Gulf airlines have begun adopting SAF. The UAE aims to supply 1 percent of fuel to national airlines with domestically-produced SAF by 2031, and to produce 700 million litres annually, under its General Policy for Sustainable Aviation Fuel.

Finnish producer Neste has agreed to supply Emirates with more than 3 million gallons of SAF in 2024 and 2025, for flights from Amsterdam and Singapore, while Shell began supplying SAF at Dubai Airport last year.

The main UAE airlines’ reports suggest that Emirates consumed about 10.7 billion litres of jet fuel in its 2022-23 fiscal year, Etihad about 1.8 billion litres in 2022, and AirArabia’s UAE hubs about 0.8 billion litres in 2023.

If the national SAF production goal were achieved by 2031, it would be enough to supply about 5 percent of these three carriers’ needs, excluding others such as FlyDubai and non-UAE airlines, or twice that when considering outbound flights only.

Last year BP announced it was working with Abu Dhabi’s clean energy company Masdar and national oil company Adnoc, Etihad Airways and waste management company Tadweer to explore producing SAF in the UAE, both from municipal solid waste and hydrogen.

In October Masdar and Boeing agreed to advance the sustainable aviation industry. On August 1 Masdar signed an agreement with French oil supermajor TotalEnergies to pursue a SAF project based on green hydrogen.

This project would make hydrogen by splitting water with renewable electricity, then combine it with carbon dioxide captured from an industrial source, to make SAF and green methanol, an important fuel and chemical feedstock.

The announcement does not specify the production pathway, but there are a number of ways to convert hydrogen to SAF.

The GCC, with its large chemical and fuels industry, its world record low renewable energy costs, and ability to capture carbon dioxide at moderate costs on a large scale, should have an advantage in making synthetic SAF.

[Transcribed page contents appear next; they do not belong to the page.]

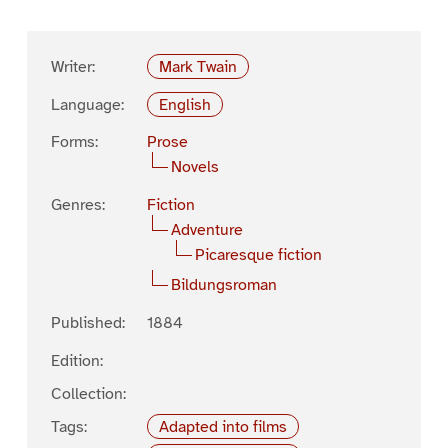
Writer:
Mark Twain
Language:
English
Forms:
Prose
Novels
Genres:
Fiction
Adventure
Picaresque fiction
Bildungsroman
Published:
1884
Edition:
Collection:
Tags:
Adapted into films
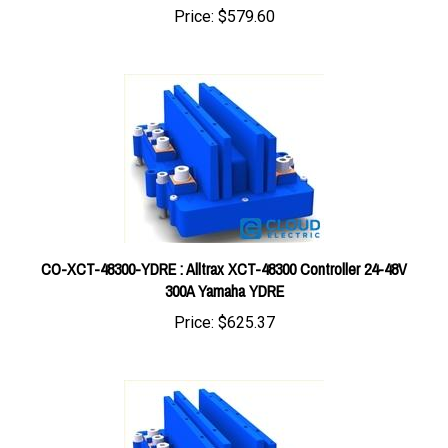
CO-XCT-48300-YDRE : Alltrax XCT-48300 Controller 24-48V
300A Yamaha YDRE
Price:
$625.37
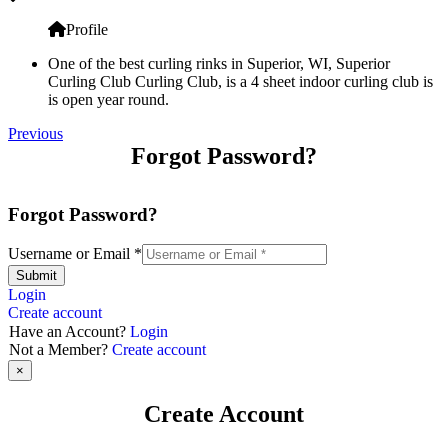
Profile
One of the best curling rinks in Superior, WI, Superior
Curling Club Curling Club, is a 4 sheet indoor curling club is
is open year round.
Previous
Forgot Password?
Forgot Password?
Username or Email
*
Submit
Login
Create account
Have an Account?
Login
Not a Member?
Create account
×
Create Account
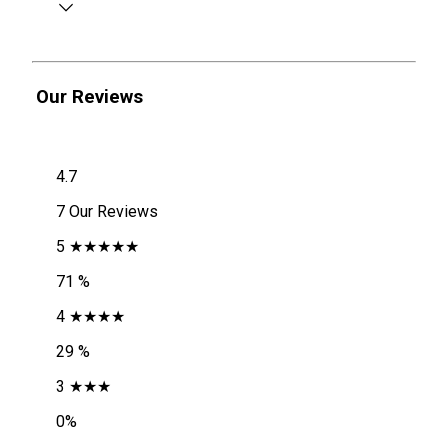
Our Reviews
4.7
7 Our Reviews
5 ★★★★★
71 %
4 ★★★★
29 %
3 ★★★
0%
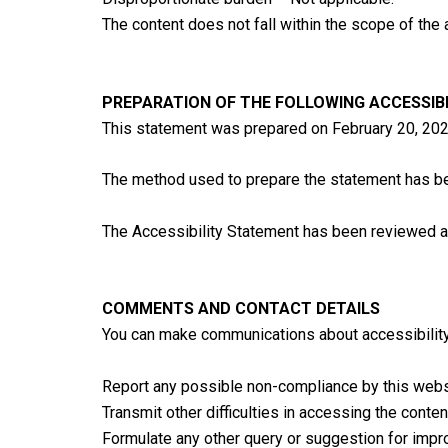
The content does not fall within the scope of the 
PREPARATION OF THE FOLLOWING ACCESSIB
This statement was prepared on February 20, 202
The method used to prepare the statement has 
The Accessibility Statement has been reviewed a
COMMENTS AND CONTACT DETAILS
You can make communications about accessibility 
Report any possible non-compliance by this webs
Transmit other difficulties in accessing the conten
Formulate any other query or suggestion for impro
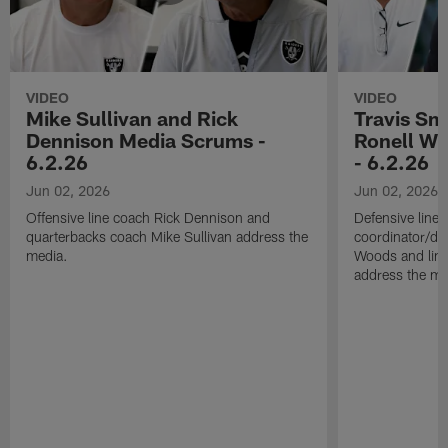
VIDEO
VIDEO
Mike Sullivan and Rick
Travis Sm
Dennison Media Scrums -
Ronell Wi
6.2.26
- 6.2.26
Jun 02, 2026
Jun 02, 2026
Offensive line coach Rick Dennison and
Defensive line
quarterbacks coach Mike Sullivan address the
coordinator/de
media.
Woods and line
address the me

Costs here are currently even higher than for bio-based SAF, perhaps four to five times the price of conventional jet fuel, but with much greater potential for cost reductions.

Given the slow scale-up of production in Europe, the GCC could also export SAF there, a much easier logistical job than moving around pure hydrogen. It should find a ready market to satisfy the EU’s mandates.

Here is a golden opportunity to marry the Gulf’s strengths in aviation, traditional fuels and renewable energy.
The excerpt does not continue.